[Task requirements] Omit any picture, and return the remaining data exactly as written.

[Start of Attachment]

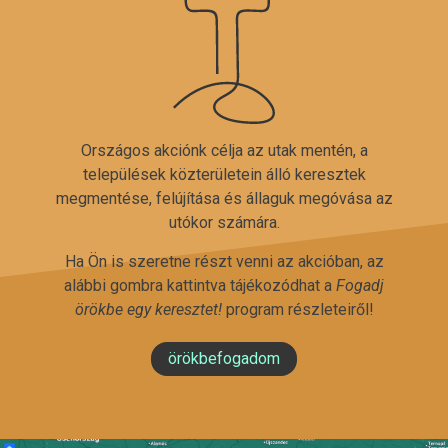
Országos akciónk célja az utak mentén, a
települések közterületein álló keresztek
megmentése, felújítása és állaguk megóvása az
utókor számára.
Ha Ön is szeretne részt venni az akcióban, az
alábbi gombra kattintva tájékozódhat a
Fogadj
örökbe egy keresztet!
program részleteiről!
örökbefogadom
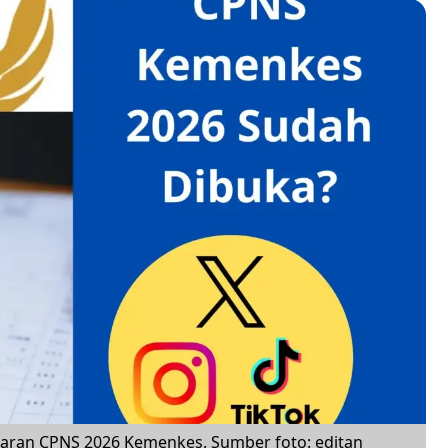
daftaran CPNS 2026 Kemenkes. Sumber foto: editan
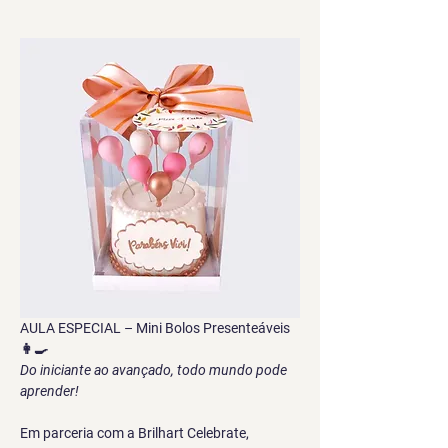
AULA ESPECIAL – Mini Bolos Presenteáveis
👩‍🍳 
Do iniciante ao avançado, todo mundo pode 
aprender!
Em parceria com a Brilhart Celebrate, 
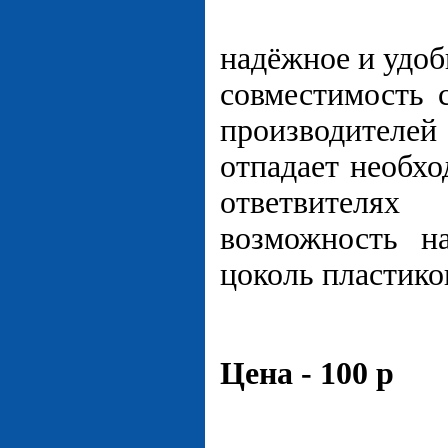
надёжное и удоб
совместимость 
производителей
отпадает необхо
ответвителях
возможность н
цоколь пластико
Ц
ена - 100 р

[End of Attachment]

[Task answer]
Országos akciónk célja az utak mentén, a
települések közterületein álló keresztek
megmentése, felújítása és állaguk megóvása az
utókor számára.
Ha Ön is szeretne részt venni az akcióban, az
alábbi gombra kattintva tájékozódhat a
Fogadj
örökbe egy keresztet!
program részleteiről!
örökbefogadom
daftaran CPNS 2026 Kemenkes. Sumber foto: editan
AULA ESPECIAL – Mini Bolos Presenteáveis
👩‍🍳 
Do iniciante ao avançado, todo mundo pode 
aprender!
Em parceria com a Brilhart Celebrate, 
надёжное и удоб
совместимость 
производителей
отпадает необхо
ответвителях
возможность н
цоколь пластико
Ц
ена - 100 р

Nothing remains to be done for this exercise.